Когда она замерла, тихо постанывая, поэт вытер окровавленное лицо. Оглянулся на Ле Люпа.
– Перевяжи ей обрубки! А то истечет кровью.
Молодой вор послушно наклонился над ангелицей. Вийон повел взглядом по своим людям, не отрывавшим широко открытых глаз от лежащей.
– Ну, что таращитесь? Чистая работа. Не представляете, сколько мы за нее получим.
Они отодвинулись. Вийон понял, что смотрят они на него с ужасом.
– Ты уже сделал то, что хотел, злодей?
И кто же это сказал? Вор оглянулся. В нише, у края лестницы, стоял Фарамон. Смотрел на них с бесконечным удивлением, словно не веря в то, что видел.
– Легко отсюда сбежать, да? – Вийон зло улыбнулся. – Но сложно что-то изменить. Вот мы и подрезали крылья пташке!
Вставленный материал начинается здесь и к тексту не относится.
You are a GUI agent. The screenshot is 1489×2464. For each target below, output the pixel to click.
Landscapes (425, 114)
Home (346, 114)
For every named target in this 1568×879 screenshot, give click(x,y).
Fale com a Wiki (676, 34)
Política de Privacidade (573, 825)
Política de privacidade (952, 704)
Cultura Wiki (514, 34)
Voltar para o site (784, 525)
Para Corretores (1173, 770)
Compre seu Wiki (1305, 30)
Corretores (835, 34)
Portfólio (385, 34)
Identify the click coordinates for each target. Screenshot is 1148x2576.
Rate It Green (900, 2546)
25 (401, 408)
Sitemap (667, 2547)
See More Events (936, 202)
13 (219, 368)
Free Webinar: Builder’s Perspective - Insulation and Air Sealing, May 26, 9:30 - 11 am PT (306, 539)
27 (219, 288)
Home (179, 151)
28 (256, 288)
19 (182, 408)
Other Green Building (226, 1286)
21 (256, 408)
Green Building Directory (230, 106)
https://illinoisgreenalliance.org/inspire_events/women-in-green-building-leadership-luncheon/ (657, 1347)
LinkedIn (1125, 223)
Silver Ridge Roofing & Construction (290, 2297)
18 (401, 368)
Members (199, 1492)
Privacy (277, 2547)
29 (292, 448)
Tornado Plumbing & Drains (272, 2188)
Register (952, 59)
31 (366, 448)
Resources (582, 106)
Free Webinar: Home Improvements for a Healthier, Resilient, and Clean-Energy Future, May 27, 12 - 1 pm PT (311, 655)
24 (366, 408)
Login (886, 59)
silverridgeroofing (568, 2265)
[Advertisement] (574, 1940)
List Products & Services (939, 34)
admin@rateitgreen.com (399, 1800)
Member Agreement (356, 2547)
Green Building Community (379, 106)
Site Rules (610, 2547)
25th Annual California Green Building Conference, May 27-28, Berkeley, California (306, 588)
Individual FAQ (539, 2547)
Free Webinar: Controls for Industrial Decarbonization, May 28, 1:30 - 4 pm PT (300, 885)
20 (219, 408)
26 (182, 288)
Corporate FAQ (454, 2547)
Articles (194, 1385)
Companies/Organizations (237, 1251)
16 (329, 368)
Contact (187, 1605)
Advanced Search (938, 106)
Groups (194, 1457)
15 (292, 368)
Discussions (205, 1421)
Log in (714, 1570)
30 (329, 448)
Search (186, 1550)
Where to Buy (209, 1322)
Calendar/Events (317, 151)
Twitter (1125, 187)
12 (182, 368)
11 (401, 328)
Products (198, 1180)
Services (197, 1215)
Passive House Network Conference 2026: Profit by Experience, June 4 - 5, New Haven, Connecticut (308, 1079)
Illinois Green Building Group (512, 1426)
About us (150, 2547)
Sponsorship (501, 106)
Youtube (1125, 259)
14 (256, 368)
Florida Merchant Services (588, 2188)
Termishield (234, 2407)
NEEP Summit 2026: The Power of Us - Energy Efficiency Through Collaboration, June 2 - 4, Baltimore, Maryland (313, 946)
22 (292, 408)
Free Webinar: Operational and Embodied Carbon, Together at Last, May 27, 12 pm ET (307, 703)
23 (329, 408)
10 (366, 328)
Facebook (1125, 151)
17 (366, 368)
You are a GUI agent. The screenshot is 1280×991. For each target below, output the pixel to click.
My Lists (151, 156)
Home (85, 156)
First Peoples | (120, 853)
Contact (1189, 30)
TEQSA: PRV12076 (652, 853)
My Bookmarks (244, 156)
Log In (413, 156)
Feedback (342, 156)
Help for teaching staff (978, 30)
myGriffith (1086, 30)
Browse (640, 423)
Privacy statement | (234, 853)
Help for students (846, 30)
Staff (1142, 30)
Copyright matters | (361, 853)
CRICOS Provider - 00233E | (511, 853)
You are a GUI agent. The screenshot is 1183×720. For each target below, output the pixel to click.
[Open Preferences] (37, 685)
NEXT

– Жанна! – крикнул Фарамон. – Жанна!
Бросился к лежащей. Драться он наверняка не собирался. Вийон был в этом уверен. Поэтому даже не заступил ему дорогу. Когда Фарамон проходил мимо него, он просто воткнул нож ему в грудь, наискось, с левой стороны, прямо в сердце. Фарамон споткнулся. Упал на колени. Захрипел.
– Зачем? – прохрипел. – Зачем?..
Вийон пожал плечами. Подождал, пока утихнут предсмертные судороги, склонился над мертвым телом и нашел за пазухой пергамент, вырванный из книги… Даже не посмотрел на него. Просто взял пальцами и подошел к краю площадки. Взглянул в небо, протянул руку вперед. Хотел разорвать листок, хотел его уничтожить. Однако не стал этого делать. Разжал пальцы и дал ветру вырвать пергамент из рук.
* * *
Было раннее утро. Ренн пробуждался ото сна. Поднимался после холодной, дождливой ночи навстречу ежедневному движению и безумию. Отворялись двери кабаков и домов, и все новые отряды людей выплескивались в хоровод повседневных хлопот. И все было таким, каким должно оставаться.
Медленно пробираясь сквозь толпу, по улице ехала старая разболтанная телега. На ней раскачивалась небрежно сколоченная клетка. Внутри внимательный взгляд наблюдателя смог бы различить странное белое создание, прикованное цепью к бревнам. Воз немилосердно трясся, существо же – некогда наверняка большое и прекрасное – сидело неподвижно. Рядом, к борту телеги, были прибиты огромные окровавленные крылья. Телегой правил Ле Люп, а Вийон, перевесившись с козел, кричал весело в толпу:
– Эй, народ! Расступитесь! Ну, вам говорю! Везу вам чудо-юдо, какого вы еще не видали! Ну, ротозеи! Приходите нынче на торговую площадь! Увидите звездочку с небес. Мы вчера ее поймали… А нынче покажем вам. Хотела сбежать, но мы крылышки-то ей отрезали. Нынче станет вас развлекать. С дороги, ротозеи!
Удобно усевшийся на козлах Ле Люп нагловато посвистывал. До ближайшей ярмарки оставалось еще пару дней пути. Но он надеялся, что придет на нее множество народу из окрестностей Ренна. У них, воров, было что им всем показать.